Boys in a pre-trial detention centre
Boys in a pre-trial detention centre, visited by an Amnesty International delegate in1999
© AI

Fourteen-year-old Olga Mazalova was covered in bruises when she spoke to an Amnesty International delegate visiting Tomsk prison colony for girls in July 1999. She said she had been beaten by guards in an isolation punishment cell a few days earlier.

Tens of thousands of children in Russia are languishing behind bars even though the authorities are obliged, under the UN Convention on the Rights of the Child, to ensure that the "arrest, detention or imprisonment of a child... shall be used only as a measure of last resort and for the shortest appropriate period of time." Children are routinely held for months or even years in pre-trial detention and sentenced to long terms of imprisonment for relatively minor offences.

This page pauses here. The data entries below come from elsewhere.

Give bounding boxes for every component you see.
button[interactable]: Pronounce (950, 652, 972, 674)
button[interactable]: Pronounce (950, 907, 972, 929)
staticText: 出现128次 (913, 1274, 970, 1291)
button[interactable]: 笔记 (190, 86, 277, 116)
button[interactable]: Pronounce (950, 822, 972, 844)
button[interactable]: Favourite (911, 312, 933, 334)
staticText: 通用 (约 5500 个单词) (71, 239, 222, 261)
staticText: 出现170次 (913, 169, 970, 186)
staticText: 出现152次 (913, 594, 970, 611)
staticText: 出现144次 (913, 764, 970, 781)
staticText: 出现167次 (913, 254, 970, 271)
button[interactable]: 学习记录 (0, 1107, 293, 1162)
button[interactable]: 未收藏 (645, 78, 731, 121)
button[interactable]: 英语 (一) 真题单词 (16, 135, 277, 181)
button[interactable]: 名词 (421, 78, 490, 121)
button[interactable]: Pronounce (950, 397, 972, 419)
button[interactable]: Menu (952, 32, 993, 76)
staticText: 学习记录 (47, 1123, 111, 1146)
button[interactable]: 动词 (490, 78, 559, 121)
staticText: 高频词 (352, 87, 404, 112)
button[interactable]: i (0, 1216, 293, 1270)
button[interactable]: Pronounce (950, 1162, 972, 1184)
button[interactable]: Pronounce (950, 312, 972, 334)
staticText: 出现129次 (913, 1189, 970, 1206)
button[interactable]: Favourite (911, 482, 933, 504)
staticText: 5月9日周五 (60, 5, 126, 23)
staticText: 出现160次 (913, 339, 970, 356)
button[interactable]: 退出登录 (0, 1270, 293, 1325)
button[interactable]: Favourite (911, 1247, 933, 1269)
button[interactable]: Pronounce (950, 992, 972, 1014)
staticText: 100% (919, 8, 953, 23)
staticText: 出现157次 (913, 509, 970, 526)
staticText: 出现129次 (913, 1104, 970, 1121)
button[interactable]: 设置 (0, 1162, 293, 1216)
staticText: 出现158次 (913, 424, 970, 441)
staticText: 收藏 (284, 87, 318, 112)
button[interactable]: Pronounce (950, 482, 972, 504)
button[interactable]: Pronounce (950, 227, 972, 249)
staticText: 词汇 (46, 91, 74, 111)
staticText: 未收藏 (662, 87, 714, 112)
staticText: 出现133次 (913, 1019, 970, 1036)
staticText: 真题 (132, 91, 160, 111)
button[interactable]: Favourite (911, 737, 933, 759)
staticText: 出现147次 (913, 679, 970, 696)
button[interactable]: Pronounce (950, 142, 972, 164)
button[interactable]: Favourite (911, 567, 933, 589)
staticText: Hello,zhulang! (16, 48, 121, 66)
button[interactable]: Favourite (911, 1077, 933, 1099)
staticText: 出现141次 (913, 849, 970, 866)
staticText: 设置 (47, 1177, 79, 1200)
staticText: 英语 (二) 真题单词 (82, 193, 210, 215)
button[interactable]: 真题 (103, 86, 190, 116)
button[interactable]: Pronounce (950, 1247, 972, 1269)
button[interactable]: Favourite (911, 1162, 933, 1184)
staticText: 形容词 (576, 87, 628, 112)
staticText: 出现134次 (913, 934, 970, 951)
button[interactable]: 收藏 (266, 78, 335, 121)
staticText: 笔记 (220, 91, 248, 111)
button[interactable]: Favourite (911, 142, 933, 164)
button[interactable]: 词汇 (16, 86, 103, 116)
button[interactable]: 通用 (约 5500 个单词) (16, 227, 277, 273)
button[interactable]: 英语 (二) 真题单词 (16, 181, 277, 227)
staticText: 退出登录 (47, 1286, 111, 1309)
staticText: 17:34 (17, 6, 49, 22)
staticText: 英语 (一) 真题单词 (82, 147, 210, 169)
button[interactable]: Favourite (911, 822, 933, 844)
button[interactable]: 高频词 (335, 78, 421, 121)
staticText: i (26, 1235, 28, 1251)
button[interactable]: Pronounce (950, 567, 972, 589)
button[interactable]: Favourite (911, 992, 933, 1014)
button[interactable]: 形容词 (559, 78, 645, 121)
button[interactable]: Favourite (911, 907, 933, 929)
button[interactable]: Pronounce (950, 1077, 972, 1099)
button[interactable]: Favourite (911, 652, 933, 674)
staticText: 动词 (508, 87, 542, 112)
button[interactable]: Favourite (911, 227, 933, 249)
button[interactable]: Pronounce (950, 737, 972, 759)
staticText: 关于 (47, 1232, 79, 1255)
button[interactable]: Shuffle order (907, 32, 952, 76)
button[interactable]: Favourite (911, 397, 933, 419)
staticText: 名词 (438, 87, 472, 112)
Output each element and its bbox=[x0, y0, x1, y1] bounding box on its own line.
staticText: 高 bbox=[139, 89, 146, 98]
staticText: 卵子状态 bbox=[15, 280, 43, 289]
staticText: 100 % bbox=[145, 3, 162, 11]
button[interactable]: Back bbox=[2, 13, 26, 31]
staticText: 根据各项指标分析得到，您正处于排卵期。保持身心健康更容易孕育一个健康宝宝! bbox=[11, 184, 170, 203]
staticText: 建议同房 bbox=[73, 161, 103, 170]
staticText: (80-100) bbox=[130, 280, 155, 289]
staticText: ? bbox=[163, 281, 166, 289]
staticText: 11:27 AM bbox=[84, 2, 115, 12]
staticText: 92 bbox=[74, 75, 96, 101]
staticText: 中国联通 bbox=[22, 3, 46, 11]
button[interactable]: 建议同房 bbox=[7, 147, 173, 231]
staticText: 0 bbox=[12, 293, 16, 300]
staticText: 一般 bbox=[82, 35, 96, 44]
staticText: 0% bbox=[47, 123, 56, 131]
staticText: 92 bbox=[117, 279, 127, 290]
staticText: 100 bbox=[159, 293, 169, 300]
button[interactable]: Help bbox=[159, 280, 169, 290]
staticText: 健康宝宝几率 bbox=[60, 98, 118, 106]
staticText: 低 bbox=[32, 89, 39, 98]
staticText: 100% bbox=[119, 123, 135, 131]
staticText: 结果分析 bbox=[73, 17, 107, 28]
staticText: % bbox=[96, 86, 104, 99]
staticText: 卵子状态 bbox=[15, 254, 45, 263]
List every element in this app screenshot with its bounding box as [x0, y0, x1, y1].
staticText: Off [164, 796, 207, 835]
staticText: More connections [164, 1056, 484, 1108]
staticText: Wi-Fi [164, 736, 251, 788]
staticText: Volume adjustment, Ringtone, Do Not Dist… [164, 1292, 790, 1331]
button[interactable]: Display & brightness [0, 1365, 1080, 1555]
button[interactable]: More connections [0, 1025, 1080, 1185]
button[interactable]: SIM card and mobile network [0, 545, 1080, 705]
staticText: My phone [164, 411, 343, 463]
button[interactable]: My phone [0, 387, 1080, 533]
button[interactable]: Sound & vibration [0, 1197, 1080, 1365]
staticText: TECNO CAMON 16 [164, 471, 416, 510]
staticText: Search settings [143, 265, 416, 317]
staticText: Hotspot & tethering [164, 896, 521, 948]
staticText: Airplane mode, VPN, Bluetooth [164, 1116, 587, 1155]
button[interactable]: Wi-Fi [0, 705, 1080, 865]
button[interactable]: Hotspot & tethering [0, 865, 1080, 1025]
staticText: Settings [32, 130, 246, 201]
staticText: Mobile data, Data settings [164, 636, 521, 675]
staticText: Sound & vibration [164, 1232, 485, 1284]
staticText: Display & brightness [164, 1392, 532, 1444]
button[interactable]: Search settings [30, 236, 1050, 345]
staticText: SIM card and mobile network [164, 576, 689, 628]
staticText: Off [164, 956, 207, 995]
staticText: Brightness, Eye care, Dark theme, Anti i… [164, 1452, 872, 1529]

In mid-2001 there were more than 17,000 children serving prison sentences in 64 special colonies for juveniles, according to the Justice Ministry. Many more are held in pre-trial detention facilities. The vast majority of those in prison are poor or were living on the streets. Already victims of economic hardship or domestic violence, they are usually picked up by police on suspicion of petty crimes such as theft. Anatoly Semenkov, for example, was 15 when he was sentenced by a court in Moscow in 1998 to five years' imprisonment for stealing a cigarette lighter.

Children who are detained are entitled to special protection based on the duty of the state to secure the best interests of the child. Yet children in Russian pre-trial detention centres are crammed into dirty, badly ventilated and vermin-infested cells.

Children are also entitled to special protection against torture and ill-treatment because their youth makes them particularly vulnerable to such abuse. Yet children are often interrogated by police after arrest without a lawyer or parent present. Amnesty International knows of a number of children who have been tortured or ill-treated in such circumstances. Children also suffer torture and ill-treatment in pre-trial detention centres and prisons. Those who abuse children’s rights are rarely held to account.

A radical rethinking of the juvenile justice system is needed to restore the presumption of liberty for children, to make juvenile detention centres places of care and rehabilitation, rather than places of cruelty and retribution, and to safeguard all children in custody from torture and ill-treatment, in line with Russia’s international legal obligations.